RECORDS FOR THE TASK>
....................

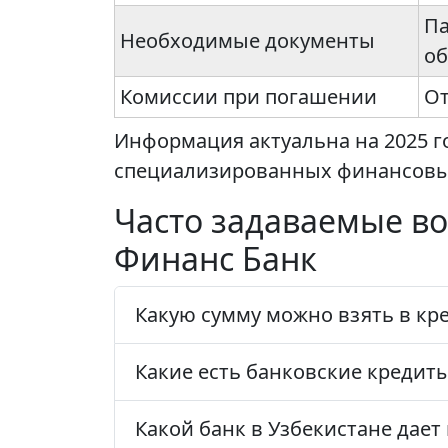
Па
Необходимые документы
об
Комиссии при погашении
От
Информация актуальна на 2025 г
специализированных финансовы
Часто задаваемые во
Финанс Банк
Какую сумму можно взять в кре
Какие есть банковские кредит
Какой банк в Узбекистане дает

....................

TASK INSTRUCTIONS> Word for word, give the entries back in full; the pictures do not belong in the copy.

TASK OUTPUT>
Па
Необходимые документы
об
Комиссии при погашении
От
Информация актуальна на 2025 г
специализированных финансовы
Часто задаваемые во
Финанс Банк
Какую сумму можно взять в кре
Какие есть банковские кредит
Какой банк в Узбекистане дает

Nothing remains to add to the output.